I’m trying to do something like this from traditional SQL
SELECT *
FROM topic1
WHERE NOT EXISTS (
SELECT 1
FROM topic2
WHERE topic2.key1 = topic1.key1
AND topic2.key2 = topic2.key2
AND topic2.key2 = topic2.key2
)
In a “after the time window” kind of logic.
To give better perspective consider these records come into the two topics (topic is first column)
The goal of this query is to identify “dangling mismatching ends” per address. So in this case for example, we want to identify that topic1 is missing addressX matching value (after some time period of course)
I tried doing this with a LEFT JOIN as well as a FULL OUTER JOIN but these don’t seem to wait for the other topic to get the data as defined by the window, as soon as one side has something the null variant join rows are output, so there’s no way to identify a dangling record.
Hmm we’re on 0.21 right now but even so this is confusing to me. If the default grace period is 24h shouldn’t the LEFT/OUTER joins then hold on until that time? Did the actual logic change here?
UPDATED: ah nevermind, you’re right! I didn’t read past the section where the logical change is explained. Thank you, this would fix it, but we’ll need to update to 0.23 then.
We tried updating from Docker Hub which is the latest image released but the GRACE keyword is rejected on joins with mismatched input 'GRACE' expecting 'ON'
I noticed tho that the server version reported when using this docker image is 0.23.1-rc9 and the image was posted on Dec 15th 2021 almost a month before the announcement of v0.23.1? Is this a mis-release?
The query is now not eager, but it never returns the null cases.
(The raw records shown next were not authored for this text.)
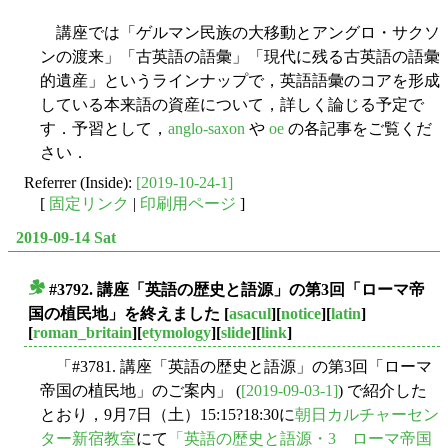
講座では「ゲルマン民族の大移動とアングロ・サクソ
ンの渡来」「古英語の語彙」「現代に残る古英語の語彙
的遺産」というラインナップで，英語語彙のコアを形成
している本来語の資産について，詳しく論じる予定で
す．予習として，
anglo-saxon
や
oe
の各記事をご覧くだ
さい．
Referrer (Inside):
[2019-10-24-1]
[
固定リンク
|
印刷用ページ
]
2019-09-14 Sat
#3792. 講座「英語の歴史と語源」の第3回「ローマ帝
■
国の植民地」を終えました
[
asacul
][
notice
][
latin
]
[
roman_britain
][
etymology
][
slide
][
link
]
「#3781. 講座「英語の歴史と語源」の第3回「ローマ
帝国の植民地」のご案内」 (
[2019-09-03-1]
) で紹介した
とおり，9月7日（土）15:15?18:30に
朝日カルチャーセン
ター新宿教室
にて
「英語の歴史と語源・3 ローマ帝国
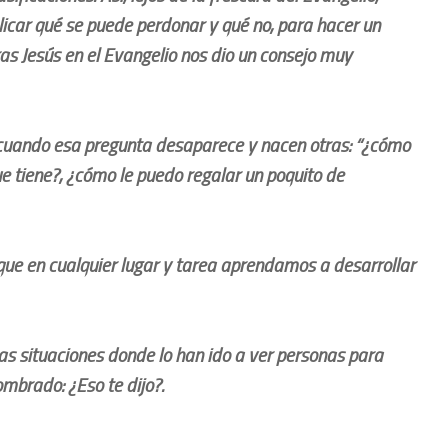
licar qué se puede perdonar y qué no, para hacer un
as Jesús en el Evangelio nos dio un consejo muy
e cuando esa pregunta desaparece y nacen otras: “¿cómo
 tiene?, ¿cómo le puedo regalar un poquito de
a que en cualquier lugar y tarea aprendamos a desarrollar
as situaciones donde lo han ido a ver personas para
brado: ¿Eso te dijo?.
E.g. if I have a single row in topic1 and nothing in topic2 the left join never returns anything. It returns matching records if there are any. I did WITHIN 10 SECONDS GRACE PERIOD 10 SECONDS and waited over a minute to be sure.
Is there something I’m missing about how this is suppose to behave? My understanding is that if grace period times out from the leftside record being “buffered” it’d output it with nulls for the right side values (in case of the left join)
The observed behavior is as expected. Note that time is tracked based on event-time, not wall-clock time. Left/Right join results are only emitted when stream-time (max observed event-time) passed window close time (ie, window-end time plus grace period). If you stop sending data, stream-time cannot advance and thus you won’t observe output.